不过这也表示,祖父平时便以有色眼光看待尚人,否则怎会脱口说出那么狠毒的话。如果被害者换成裕太,祖父绝对不会出现那种反应。

想到这儿,雅纪不禁将祖父那种偏袒裕太的形象,和父亲重叠在一起。

“可是你弟弟才发生过那种事,看到杂志的报导后,受到的打击一定不小……。你真的放心让他去学校?”

“他说——谣言不超过七十五日。”

“……啊?”

“一旦下定决心,那小子就会变得很固执。他说总不能一直关在家里,今天已经开始到学校上课了。”

“——真的?”

“嗯……”

“他的脚呢?不是还要撑拐杖吗?”

“我会开车送他上下学。”

“你真的很变态耶。嫌媒体炒作得还不够吗,干嘛跑去火上浇油啊?”

“一开始的下马威是很重要的。在别人说三道四之前,先下手为强堵住他们的嘴,这样不是有效率多了?”

“我觉得你很臭屁喔。”

“随你怎么说。反正我只在乎尚人,旁人要怎么说是他们的事,我全当没听见。”

“那倒也是啦。

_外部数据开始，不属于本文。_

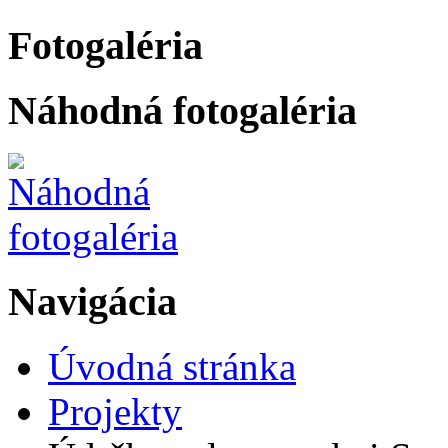
Fotogaléria
Náhodná fotogaléria
Navigácia
Úvodná stránka
Projekty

”

说罢,桐原一口气把酒喝光。

“自己的屁股自己擦。连这点事都做不到的笨蛋,就等着自食恶果吧。”

说着说着,桐原突然换上严肃的神情。

“对了,听说那个犯罪集团,已经悉数被逮到了?”

“……嗯。”

“下手那么狠毒,怎么可能两三下就被套出话来……该不会有人告密吧?”

“不甘心只有自己被捕——好像是这个样子。”

“……受不了。真是一群人渣。”

无法自立、在父母的庇护下为所欲为的人渣,不管嘴上说得多么冠冕堂皇,一旦落单,便想着出卖同伴了。下场当然是——一一落网了。

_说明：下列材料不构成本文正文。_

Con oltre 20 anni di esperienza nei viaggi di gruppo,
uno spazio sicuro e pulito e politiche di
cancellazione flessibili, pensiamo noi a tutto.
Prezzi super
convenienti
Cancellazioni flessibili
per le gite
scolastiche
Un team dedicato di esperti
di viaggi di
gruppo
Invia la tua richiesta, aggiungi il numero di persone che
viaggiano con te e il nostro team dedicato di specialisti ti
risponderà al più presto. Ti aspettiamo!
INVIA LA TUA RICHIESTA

而且,这些只知勒索他人、毫无自我价值观的家伙,据说到现在还不见丝毫悔意。

“那个是打发时间的游戏。”

听说那群混混曾如此大言不惭地表示。

“反正又没闹出人命,没什么大不了的。”

只要还未成年,不管怎么恶搞都不会被叛重刑。

身为人,其中是否有着关键性的差异?

这群少年往后的人生,似乎只能在重复错误中度过了。

“这群人的名字和长相,全被贴到网路上了吧?”

“……好像吧。”

“你一定觉得他们活该吧?”

“……不予置评。”

“少来,你不是慷慨激昂地煽动过媒体吗?”

“我只是有话直说。”

“才怪,大家根本没想到,你居然会站在镜头前面,公然挑战媒体的公权力。织田也叹着气,说你‘居然一脸嚣张地找世人吵架’。”

对于将连续暴行视为游戏的混混们,世人是相当敏感的。

于是,曾经参与暴力游戏的成员名单,包括名字、长相,还有放任孩子四处作乱的双亲,甚至家族,以及双亲的上班地点,全锯细靡遗地被贴到了网路上。至于是否侵害人权,根本没人在乎。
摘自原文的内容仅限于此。